まあネロ帝を表すヘブル文字の和が666になるという解釈が正しいようだから、ヨハネがこれらの特徴を考慮して選んだということはないだろうが。
ヨハネの黙示録に登場する他の数字をみると、まず144が目につく。四人の天使に刻印を押された人数は144千人だし(7−4)、城壁の長さは144ペキスだった(21−17)。144は12の二乗で、実際に人数の方は12部族×12千人という計算で出て来る。これ以外の平方数としては、血が搾り桶から流れ出て1600スタディオンだかにわたってひろがったというのがある(14−20)。平方数は四角数とも呼ばれ、次のように奇数を順に加えて作ることができる。
144 = 1+3+5+ … +23.
1600 = 1+3+5+ … +79.
他に黙示録に登場する数字で意味ありげなのは、42と1260である。42は異邦人が聖都を蹂躙する月数(11−2)、獣が活動する月数(13−5)であり、1260は預言が許される日数(11−3)、聖母が荒野で過ごす日数(12−6)である。1260日は42ヶ月から来ているので(1260=42×30)、これらは一組なのだが、いずれも次のように偶数を順に加えて作られる長方数である。
42 = 2+4+6+ … +12.
1260 = 2+4+6+ … +70.
その30倍も長方数になる長方数というのはかなり稀で、20,42の次は何と9702である。ヨハネが何らかの理由でこの性質を使いたかったとしたら、42が事実上の上限だろう。「彼らは9702ヶ月の間この聖なる都を踏みにじるであろう」なんて言われたって、808年半も待つ気になる人は少ないだろうから。

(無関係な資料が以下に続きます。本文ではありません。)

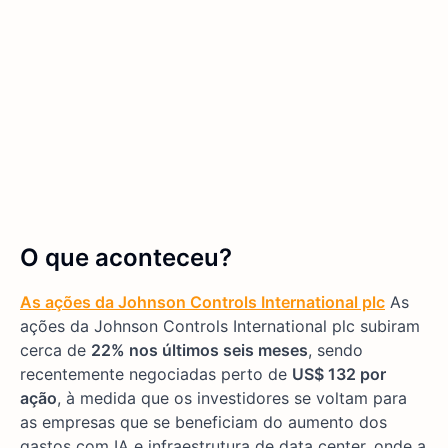
O que aconteceu?
As ações da Johnson Controls International plc
As
ações da Johnson Controls International plc subiram
cerca de
22% nos últimos seis meses
, sendo
recentemente negociadas perto de
US$ 132 por
ação
, à medida que os investidores se voltam para
as empresas que se beneficiam do aumento dos
gastos com IA e infraestrutura de data center, onde a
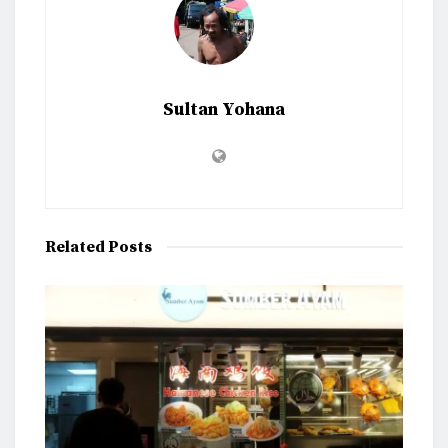
Sultan Yohana
Related
Posts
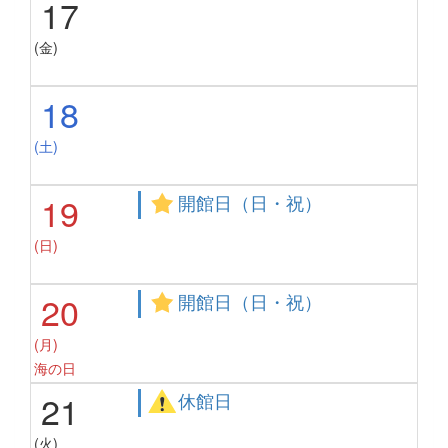
17
(金)
18
(土)
19
開館日（日・祝）
(日)
20
開館日（日・祝）
(月)
海の日
21
休館日
(火)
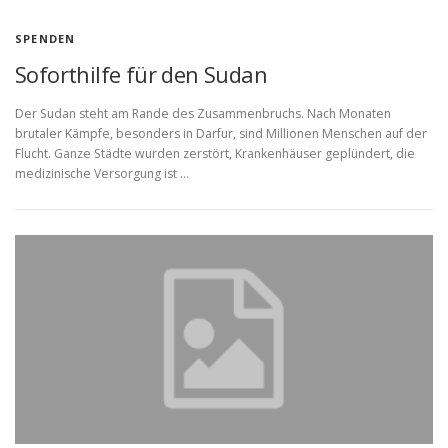
SPENDEN
Soforthilfe für den Sudan
Der Sudan steht am Rande des Zusammenbruchs. Nach Monaten
brutaler Kämpfe, besonders in Darfur, sind Millionen Menschen auf der
Flucht. Ganze Städte wurden zerstört, Krankenhäuser geplündert, die
medizinische Versorgung ist …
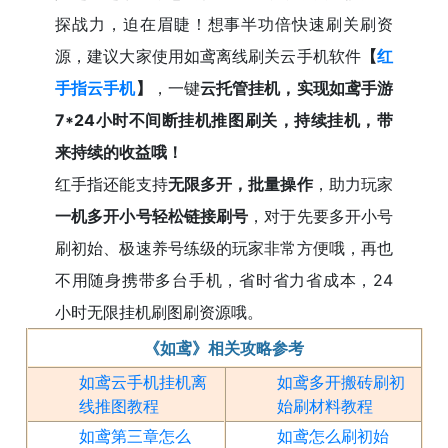
探战力，迫在眉睫！想事半功倍快速刷关刷资
源，建议大家使用如鸢离线刷关云手机软件
【
红
手指云手机
】
，一键
云托管挂机，实现如鸢手游
7*24小时不间断挂机推图刷关，持续挂机，带
来持续的收益哦！
红手指还能支持
无限多开，批量操作
，助力玩家
一机多开小号轻松链接刷号
，对于先要多开小号
刷初始、极速养号练级的玩家非常方便哦，再也
不用随身携带多台手机，省时省力省成本，24
小时无限挂机刷图刷资源哦。
《如鸢》相关攻略参考
如鸢云手机挂机离
如鸢多开搬砖刷初
线推图教程
始刷材料教程
如鸢第三章怎么
如鸢怎么刷初始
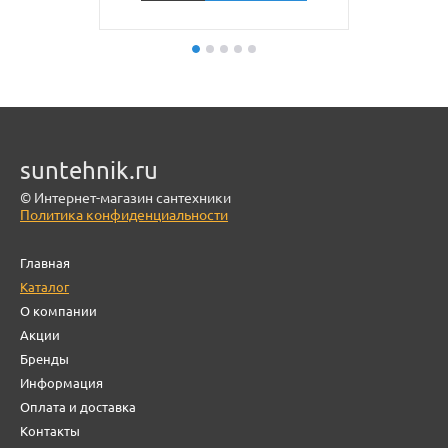
suntehnik.ru
© Интернет-магазин сантехники
Политика конфиденциальности
Главная
Каталог
О компании
Акции
Бренды
Информация
Оплата и доставка
Контакты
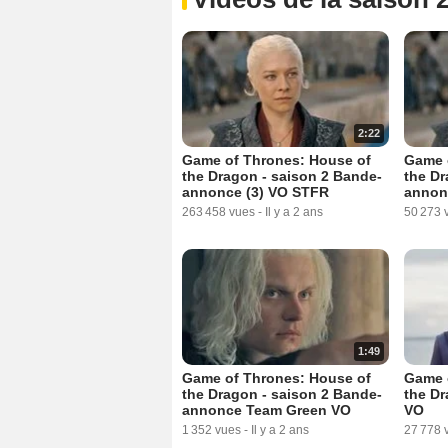
2:22
Game of Thrones: House of
Game 
the Dragon - saison 2 Bande-
the Dr
annonce (3) VO STFR
annon
263 458 vues
-
Il y a 2 ans
50 273 
1:49
Game of Thrones: House of
Game 
the Dragon - saison 2 Bande-
the Dr
annonce Team Green VO
VO
1 352 vues
-
Il y a 2 ans
27 778 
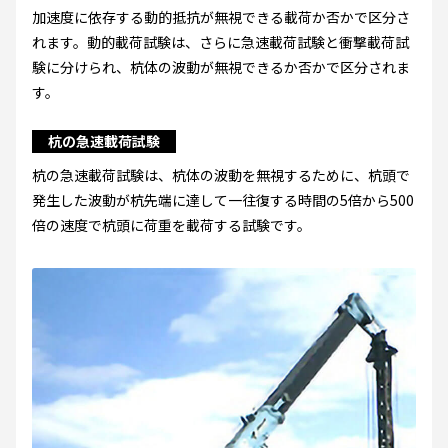
加速度に依存する動的抵抗が無視できる載荷か否かで区分さ
れます。動的載荷試験は、さらに急速載荷試験と衝撃載荷試
験に分けられ、杭体の波動が無視できるか否かで区分されま
す。
杭の急速載荷試験
杭の急速載荷試験は、杭体の波動を無視するために、杭頭で
発生した波動が杭先端に達して一往復する時間の5倍から500
倍の速度で杭頭に荷重を載荷する試験です。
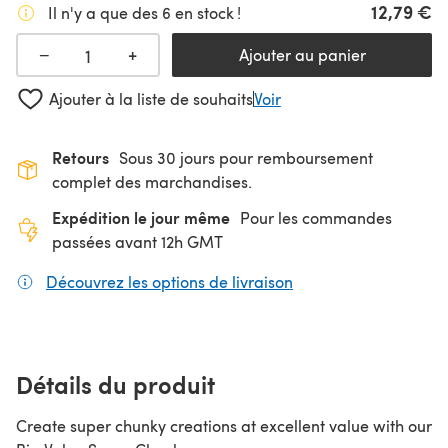
12,79 €
Il n'y a que des 6 en stock !
+
−
Ajouter au panier
Ajouter à la liste de souhaits
Voir
Retours
Sous 30 jours pour remboursement
complet des marchandises.
Expédition le jour même
Pour les commandes
passées avant 12h GMT
Découvrez les options de livraison
(s'ouvre dans un nouv
Détails du produit
Create super chunky creations at excellent value with our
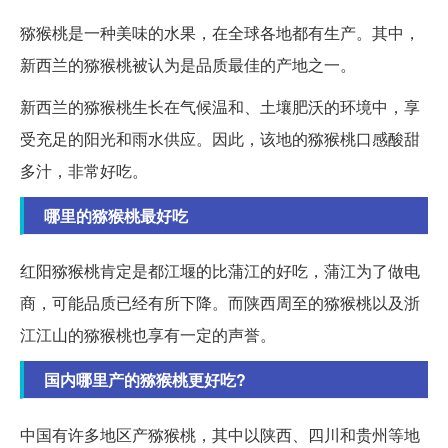
猕猴桃是一种美味的水果，在全球各地都有生产。其中，
新西兰的猕猴桃被认为是品质最佳的产地之一。
新西兰的猕猴桃生长在气候温和、土壤肥沃的环境中，享
受充足的阳光和雨水供应。因此，该地的猕猴桃口感酸甜
多汁，非常好吃。
哪里的猕猴桃最好吃
红阳猕猴桃肯定是都江堰的比蒲江的好吃，蒲江为了做电
商，可能品质已经有所下降。而陕西周至的猕猴桃以及浙
江江山的猕猴桃也享有一定的声誉。
国内哪里产的猕猴桃更好吃?
中国有许多地区产猕猴桃，其中以陕西、四川和贵州等地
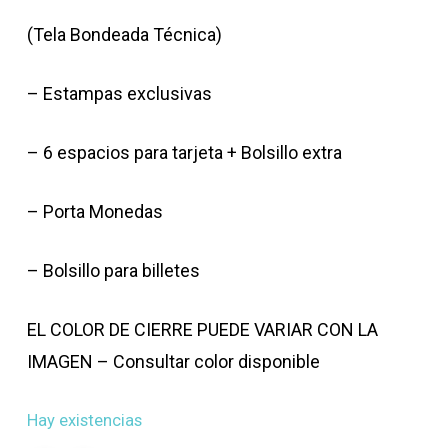
(Tela Bondeada Técnica)
– Estampas exclusivas
– 6 espacios para tarjeta + Bolsillo extra
– Porta Monedas
– Bolsillo para billetes
EL COLOR DE CIERRE PUEDE VARIAR CON LA
IMAGEN – Consultar color disponible
Hay existencias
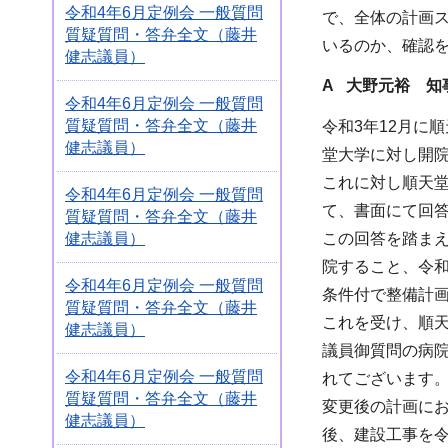
令和4年6月定例会 一般質問
で、全体の計画
質疑質問・答弁全文（藤井
いるのか、確認
健志議員）
A 大野元裕 知
令和4年6月定例会 一般質問
質疑質問・答弁全文（藤井
令和3年12月に
健志議員）
堂大学に対し開
これに対し順天堂
令和4年6月定例会 一般質問
て、書面にて回
質疑質問・答弁全文（藤井
健志議員）
この回答を踏まえ
院すること、令
令和4年6月定例会 一般質問
条件付で整備計
質疑質問・答弁全文（藤井
これを受け、順
健志議員）
議員御質問の病
令和4年6月定例会 一般質問
れてございます
質疑質問・答弁全文（藤井
変更後の計画にお
健志議員）
後、建設工事を令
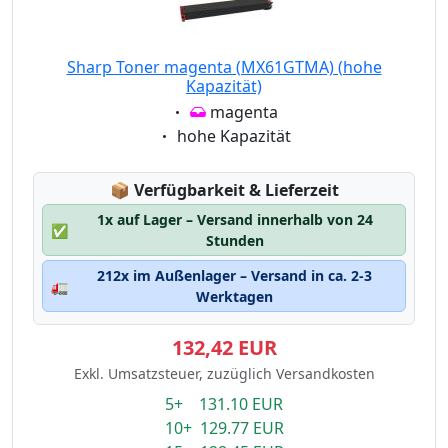
Sharp Toner magenta (MX61GTMA) (hohe
Kapazität)
Eigenschaft:
magenta
Eigenschaft:
hohe Kapazität
Lagerstatus:
📦
Verfügbarkeit & Lieferzeit
1x auf Lager – Versand innerhalb von 24
✅
Stunden
212x im Außenlager – Versand in ca. 2-3
🚛
Werktagen
132,42 EUR
Exkl. Umsatzsteuer, zuzüglich Versandkosten
5+ 131.10 EUR
10+ 129.77 EUR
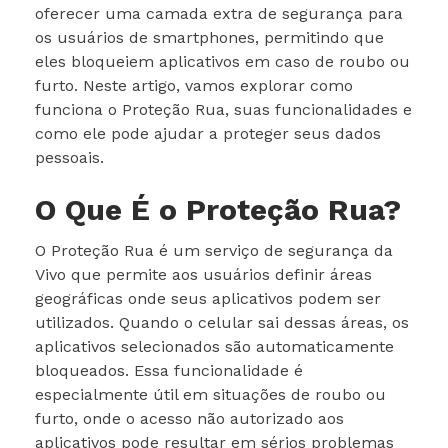
oferecer uma camada extra de segurança para
os usuários de smartphones, permitindo que
eles bloqueiem aplicativos em caso de roubo ou
furto. Neste artigo, vamos explorar como
funciona o Proteção Rua, suas funcionalidades e
como ele pode ajudar a proteger seus dados
pessoais.
O Que É o Proteção Rua?
O Proteção Rua é um serviço de segurança da
Vivo que permite aos usuários definir áreas
geográficas onde seus aplicativos podem ser
utilizados. Quando o celular sai dessas áreas, os
aplicativos selecionados são automaticamente
bloqueados. Essa funcionalidade é
especialmente útil em situações de roubo ou
furto, onde o acesso não autorizado aos
aplicativos pode resultar em sérios problemas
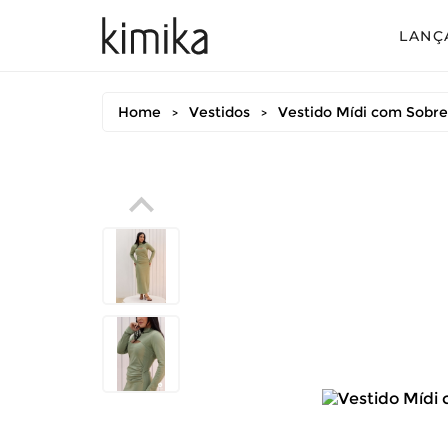
LANÇ
Avul
Home
Vestidos
Vestido Mídi com Sobr
>
>
Conj
Conj
Conj
Mac
Vest
Vest
Vest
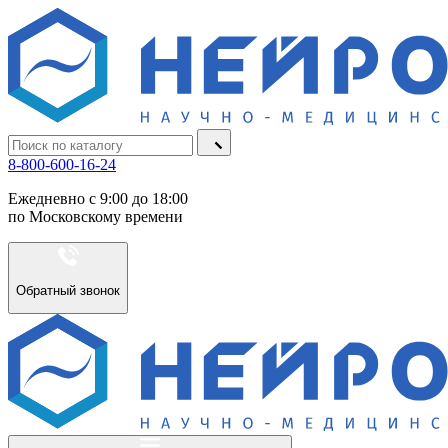
8-800-600-16-24
Ежедневно с 9:00 до 18:00
по Московскому времени
Обратный звонок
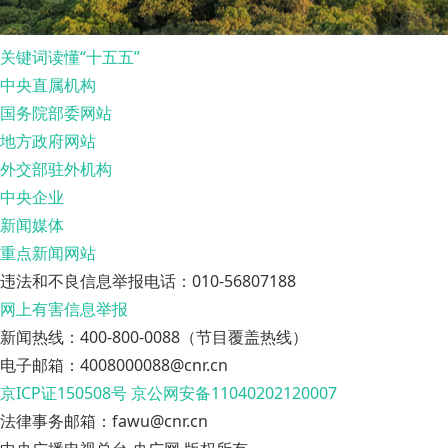
关键词读懂“十五五”
中央直属机构
国务院部委网站
地方政府网站
外交部驻外机构
中央企业
新闻媒体
重点新闻网站
违法和不良信息举报电话：010-56807188
网上有害信息举报
新闻热线：400-800-0088（节目覆盖热线）
电子邮箱：4008000088@cnr.cn
京ICP证150508号
京公网安备11040202120007
法律事务邮箱：fawu@cnr.cn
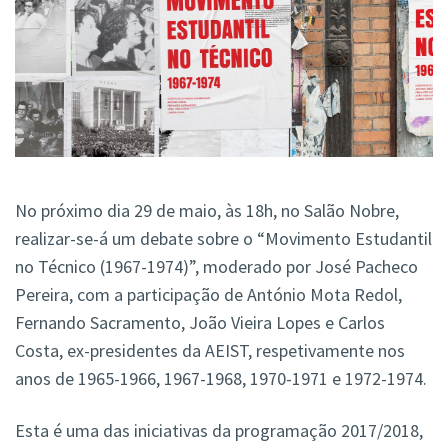
No próximo dia 29 de maio, às 18h, no Salão Nobre,
realizar-se-á um debate sobre o “Movimento Estudantil
no Técnico (1967-1974)”, moderado por José Pacheco
Pereira, com a participação de António Mota Redol,
Fernando Sacramento, João Vieira Lopes e Carlos
Costa, ex-presidentes da AEIST, respetivamente nos
anos de 1965-1966, 1967-1968, 1970-1971 e 1972-1974.
Esta é uma das iniciativas da programação 2017/2018,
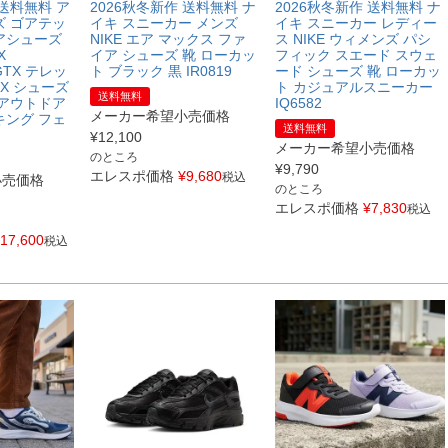
 送料無料 ア
2026秋冬新作 送料無料 ナ
2026秋冬新作 送料無料 ナ
ズ ゴアテッ
イキ スニーカー メンズ
イキ スニーカー レディー
アシューズ
NIKE エア マックス ファ
ス NIKE ウィメンズ パシ
X
イア シューズ 靴 ローカッ
フィック スエード スウェ
GTX テレッ
ト ブラック 黒 IR0819
ード シューズ 靴 ローカッ
EX シューズ
ト カジュアルスニーカー
送料無料
 アウトドア
IQ6582
メーカー希望小売価格
キング フェ
送料無料
¥
12,100
メーカー希望小売価格
のところ
¥
9,790
エレスポ価格
¥
9,680
税込
小売価格
のところ
エレスポ価格
¥
7,830
税込
17,600
税込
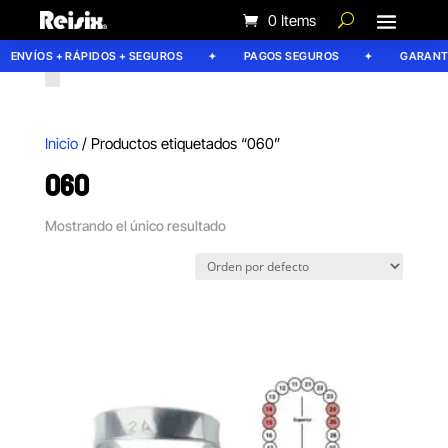
0 Items
ENVÍOS + RÁPIDOS + SEGUROS
PAGOS SEGUROS
GARANTÍA
Inicio
/ Productos etiquetados “060”
060
Mostrando el único resultado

ともあれ、黙示録には三角数、四角数、長方数と主な図形数がそろっている。図形数はヘレニズム世界ではよく知られていただろうから、ひょっとしたらヨハネも意識していたかも知れない。
3. 福音書の数字
四福音書には様々な数が登場し、偶数に限られるヨハネの黙示録と異なり奇数も登場する。1桁の数は全て使われている。10〜20の間では13,16,17,19以外は使われている。20,30,40,50,60,70,80はあるが、90は使われていない。以上のありがちな数字を除くと、意味ありげな数字としては38,46,72,84,153が残る。これらはルカかヨハネに登場する数字で、マルコとマタイにはつまらない数字しか出てこない。
都合により、大きい順に検討する。復活したイエスの助言に従って弟子たちが漁をすると153匹の魚が獲れた(ヨハネ21−11)とある。153は吉永良正『数学・まだこんなことがわからない』で指摘されているように三角数だが、六角数でもある。三角数が公差1の等差数列の和であるのと同様、六角数は公差4の等差数列の和になる。153は三角数としては17番目、六角数としては9番目である。
153 = 1+2+3+ … +17.
153 = 1+5+9+ … +33.
84は女預言者アンナの年齢(ルカ2−37)だが、図形数ではなさそうである。その直前に「7年間だけ夫と共に住み」とあり、84/7=12という比に意味があるのかも知れない。
72は、十二使徒に続いて選んだ宣教者の人数(ルカ10−1)だが、こちらは長方数になっている。
72 = 2+4+6+8+10+12+14+16.
46は「この神殿は建てるのに46年もかかったのに」(ヨハネ2−20)で登場する。旧約聖書のどこかに対応する記述があると思うが、面倒臭いので探していない。ともあれ46は、有心三角数と呼ばれる図形数である。これは三角数を3つ放射状に配置したもので、46は5番目の有心三角数である。
46 = 1+3×15 = 1+3×(1+2+3+4+5).
38は「さて、そこに38年も病気に苦しんでいる人がいた」(ヨハネ5−5)で登場するが、図形数ではなさそうである。「そこに」というのは、5つの廊があるベドザタと呼ばれる池を指すのだが、38/5=7.6あるいは5/38=0.13158…という比にも思い当たるものはない。
4. 使徒行伝の数字
使徒行伝はルカによる福音書と同じ著者によるとされ、ルカと呼ばれるこの書記はギリシア語を母語とする非ユダヤ人だそうである。だったらユークリッドとかを読んで、もう少し面白い数字を出して欲しかったが、意味ありげな数字は75と276ぐらいしかない。
276はパウロを護送する舟に乗り合せていた人数だが(27−37)、これは三角数、六角数、有心五角数と3種類の図形数が重なる特異な数である。有心五角数は、5つの三角数を放射状に配置したものである。
276 = 1+2+3+ … +23.
276 = 1+5+9+ … +45.
276 = 1+5×55 = 1+5×(1+2+3+ … +10)
75はヨセフがエジプトに招いた親族の数だが(7−14)、創世紀ではもう少し少ない(69人?)。75は図形数ではないが、48とペアで婚約数を形成する。婚約数は、一方の1以外の約数の和が他方に一致するペアである。もっとも48とペアで登場しているわけではないので、あまり説得力はないが。